Who would be affected

  • Veterans and families, whose suicide deaths are reviewed and whose de-identified data inform state policy.
  • State agencies (DOH, DVS, OMH), county medical examiners/coroners, mental health authorities, public health professionals, and researchers involved in mortality review and suicide prevention.
  • The public would gain access to aggregated findings and recommended policy improvements through annual reporting.

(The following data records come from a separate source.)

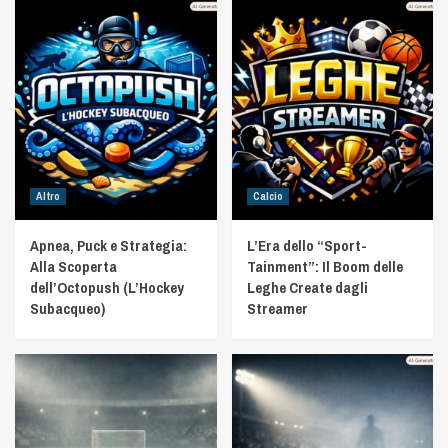
Altro
Calcio
Apnea, Puck e Strategia:
L’Era dello “Sport-
Alla Scoperta
Tainment”: Il Boom delle
dell’Octopush (L’Hockey
Leghe Create dagli
Subacqueo)
Streamer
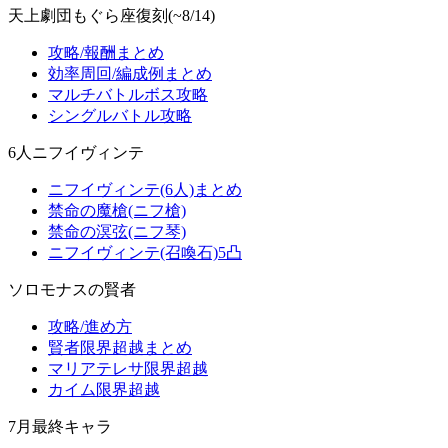
天上劇団もぐら座復刻(~8/14)
攻略/報酬まとめ
効率周回/編成例まとめ
マルチバトルボス攻略
シングルバトル攻略
6人ニフイヴィンテ
ニフイヴィンテ(6人)まとめ
禁命の魔槍(ニフ槍)
禁命の溟弦(ニフ琴)
ニフイヴィンテ(召喚石)5凸
ソロモナスの賢者
攻略/進め方
賢者限界超越まとめ
マリアテレサ限界超越
カイム限界超越
7月最終キャラ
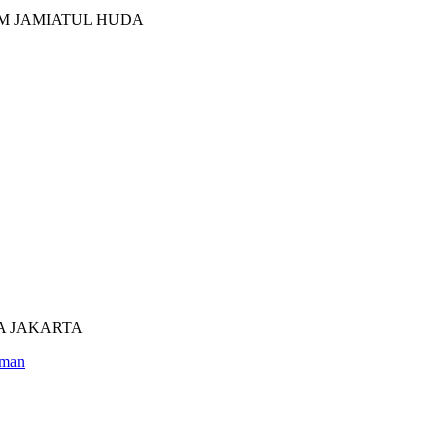
M JAMIATUL HUDA
UTRA JAKARTA
man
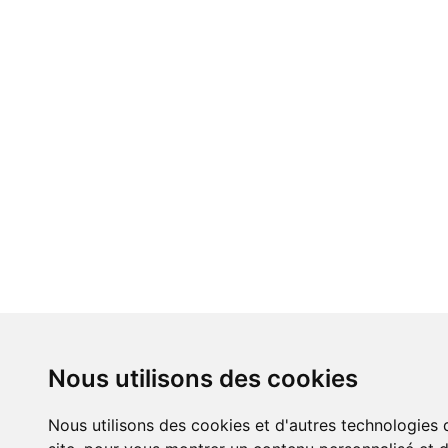
Nous utilisons des cookies
Nous utilisons des cookies et d'autres technologies 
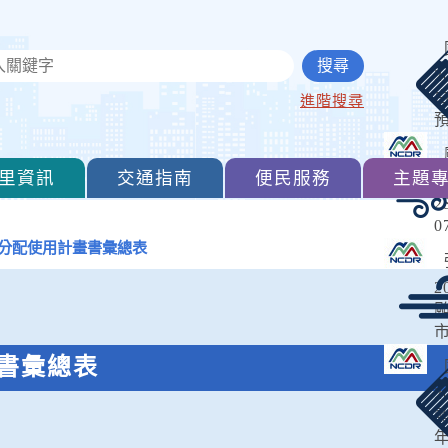
2
進階搜尋
預
里資訊
交通指南
便民服務
主題
2
2
0
分配使用計畫書彙總表
颱
0
2
颱
書彙總表
2
年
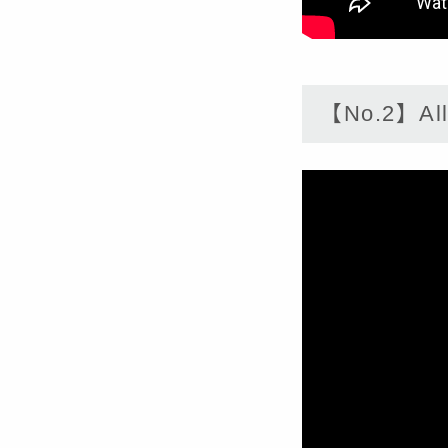
【No.2】All 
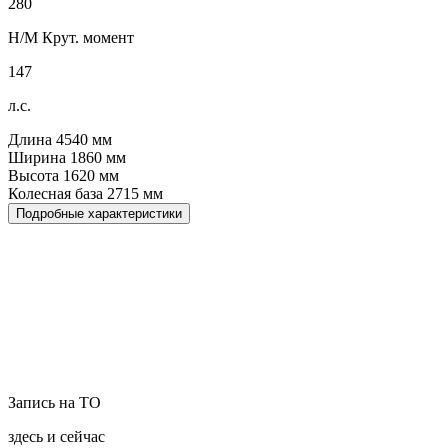
280
Н/М Крут. момент
147
л.с.
Длина
4540
мм
Ширина
1860
мм
Высота
1620
мм
Колесная база
2715
мм
Подробные характеристики
Запись на ТО
здесь и сейчас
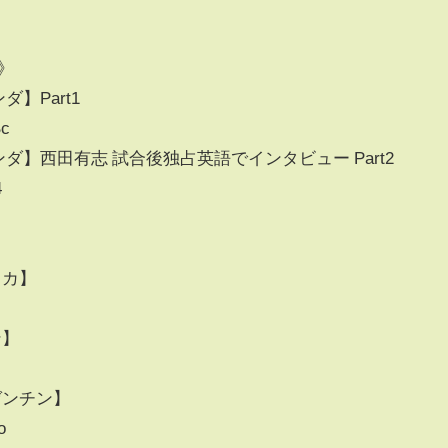
》
ダ】Part1
Bc
オランダ】西田有志 試合後独占英語でインタビュー Part2
4
】
リカ】
ン】
Q
ルゼンチン】
o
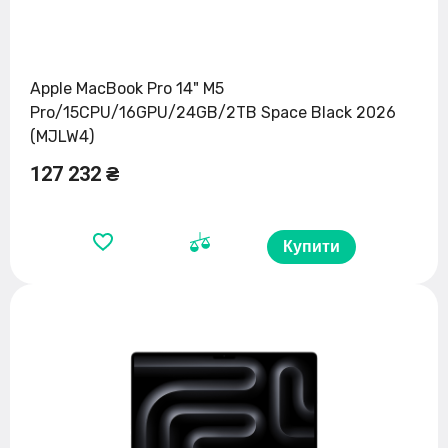
Apple MacBook Pro 14" M5
Pro/15CPU/16GPU/24GB/2TB Space Black 2026
(MJLW4)
127 232 ₴
Купити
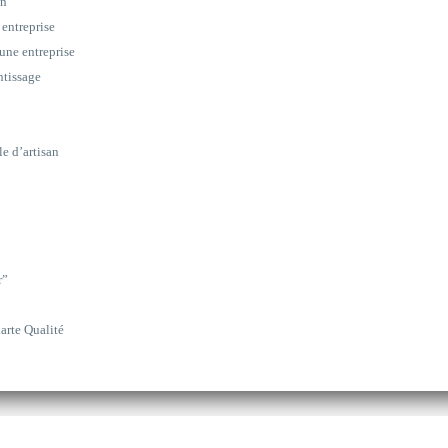
on
 entreprise
une entreprise
ntissage
le d’artisan
r”
arte Qualité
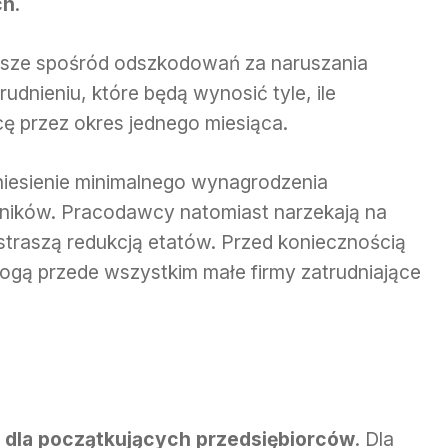
ch
.
ższe spośród odszkodowań za naruszania
dnieniu, które będą wynosić tyle, ile
ę przez okres jednego miesiąca.
esienie minimalnego wynagrodzenia
ników. Pracodawcy natomiast narzekają na
 straszą redukcją etatów. Przed koniecznością
mogą przede wszystkim małe firmy zatrudniające
i dla początkujących przedsiębiorców
. Dla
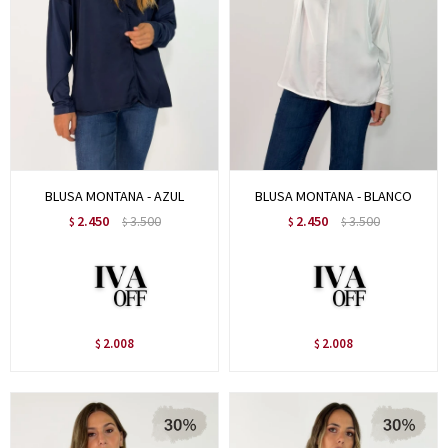
BLUSA MONTANA - AZUL
BLUSA MONTANA - BLANCO
2.450
3.500
2.450
3.500
$
$
$
$
2.008
2.008
$
$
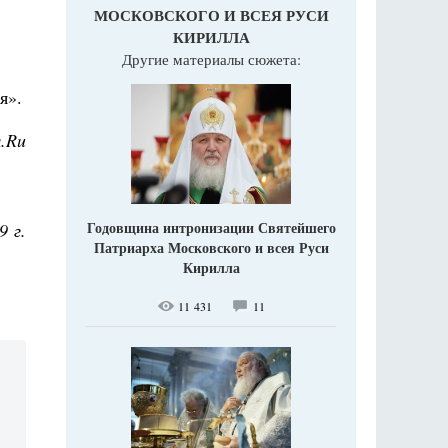
МОСКОВСКОГО И ВСЕЯ РУСИ
КИРИЛЛА
Другие материалы сюжета:
я».
.Ru
Годовщина интронизации Святейшего
9 г.
Патриарха Московского и всея Руси
Кирилла
11 431
11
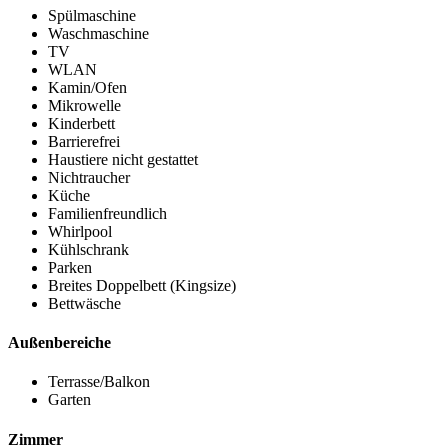
Spülmaschine
Waschmaschine
TV
WLAN
Kamin/Ofen
Mikrowelle
Kinderbett
Barrierefrei
Haustiere nicht gestattet
Nichtraucher
Küche
Familienfreundlich
Whirlpool
Kühlschrank
Parken
Breites Doppelbett (Kingsize)
Bettwäsche
Außenbereiche
Terrasse/Balkon
Garten
Zimmer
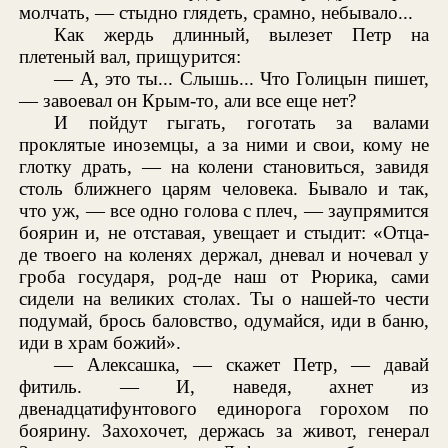
молчать, — стыдно глядеть, срамно, небывало...
Как жердь длинный, вылезет Петр на
плетеный вал, прищурится:
— А, это ты... Слышь... Что Голицын пишет,
— завоевал он Крым-то, али все еще нет?
И пойдут гыгать, гоготать за валами
проклятые иноземцы, а за ними и свои, кому не
глотку драть, — на колени становиться, завидя
столь ближнего царям человека. Бывало и так,
что уж, — все одно голова с плеч, — заупрямится
боярин и, не отставая, увещает и стыдит: «Отца-
де твоего на коленях держал, дневал и ночевал у
гроба государя, род-де наш от Рюрика, сами
сидели на великих столах. Ты о нашей-то чести
подумай, брось баловство, одумайся, иди в баню,
иди в храм божий».
— Алексашка, — скажет Петр, — давай
фитиль. — И, наведя, ахнет из
двенадцатифунтового единорога горохом по
боярину. Захохочет, держась за живот, генерал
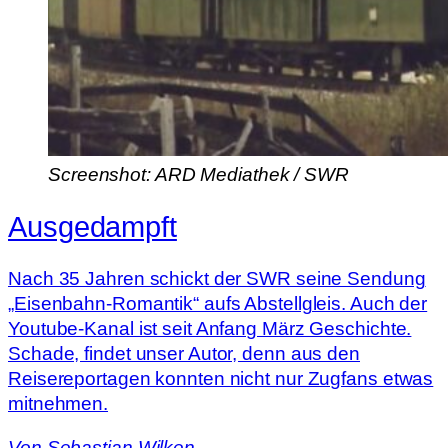
Screenshot: ARD Mediathek / SWR
Ausgedampft
Nach 35 Jahren schickt der SWR seine Sendung
„Eisenbahn-Romantik“ aufs Abstellgleis. Auch der
Youtube-Kanal ist seit Anfang März Geschichte.
Schade, findet unser Autor, denn aus den
Reisereportagen konnten nicht nur Zugfans etwas
mitnehmen.
Von
Sebastian Wilken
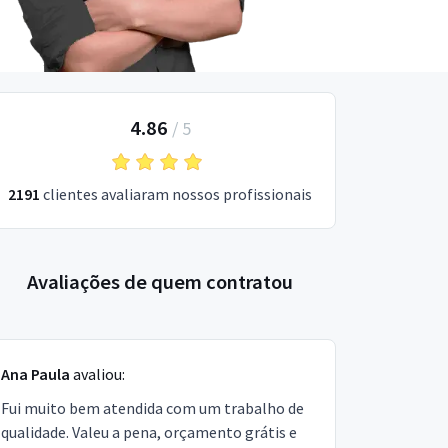
4.86
/
5
2191
clientes avaliaram nossos profissionais
Avaliações de quem contratou
Ana Paula
avaliou:
Fui muito bem atendida com um trabalho de
qualidade. Valeu a pena, orçamento grátis e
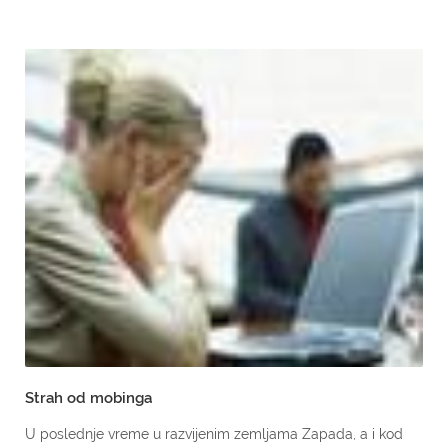
Strah od mobinga
U poslednje vreme u razvijenim zemljama Zapada, a i kod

Procedural and timeline aspects

  • Veto/passage timeline:
    • Introduced and referred to Veterans, Homeland Security and Military Affairs.
    • Passed the Senate (May 28, 2026) and Assembly (June 1, 2026); sent to Governor for signature.
    • Substituted for A9645A and advanced to third reading; final enactment contingent on legislative process.
  • Implementation timeline if enacted:
    • 180 days after enactment: act becomes law.
    • Board must convene its first meeting within 90 days after the law takes effect.
    • First annual report due within one year after the Board’s first meeting, then annually thereafter.

Practical implications

  • Creates a structured, formal mechanism to study veteran suicides with a focus on actionable prevention strategies.
  • Emphasizes data confidentiality and privacy while enabling data-informed policy improvements.
  • Encourages coordination across state and federal systems to leverage resources and best practices in veteran suicide prevention.

If you’d like, I can tailor this to a particular audience (e.g., policymakers, veterans’ organizations, or healthcare providers) or pull out potential funding or data-sharing considerations for deeper analysis.

Compiled from official sources — confirm details with the bill’s official record.